───── Given information ─────

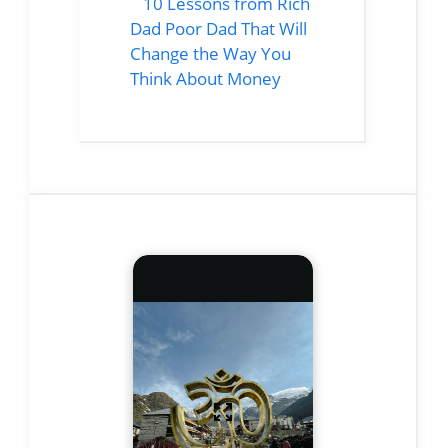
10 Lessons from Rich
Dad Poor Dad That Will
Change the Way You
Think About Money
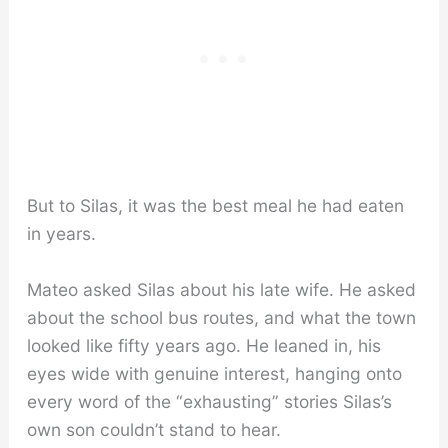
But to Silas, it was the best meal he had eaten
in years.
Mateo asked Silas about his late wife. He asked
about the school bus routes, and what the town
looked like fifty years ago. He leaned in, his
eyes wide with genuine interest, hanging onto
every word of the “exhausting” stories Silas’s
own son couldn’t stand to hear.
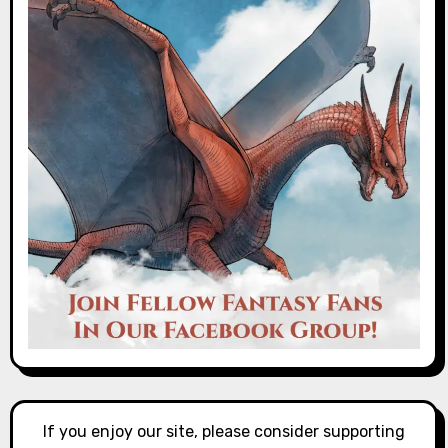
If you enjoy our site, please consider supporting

─────
───── Given information ─────

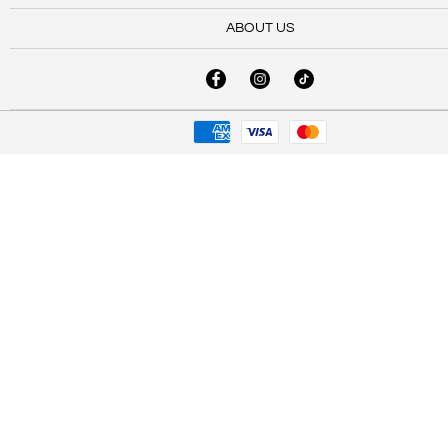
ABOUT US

─────

• _What you will do_
Every line of the material that includes the word "Silas" needs to be copied.

• _Answer to this problem_
But to Silas, it was the best meal he had eaten
Mateo asked Silas about his late wife. He asked
every word of the “exhausting” stories Silas’s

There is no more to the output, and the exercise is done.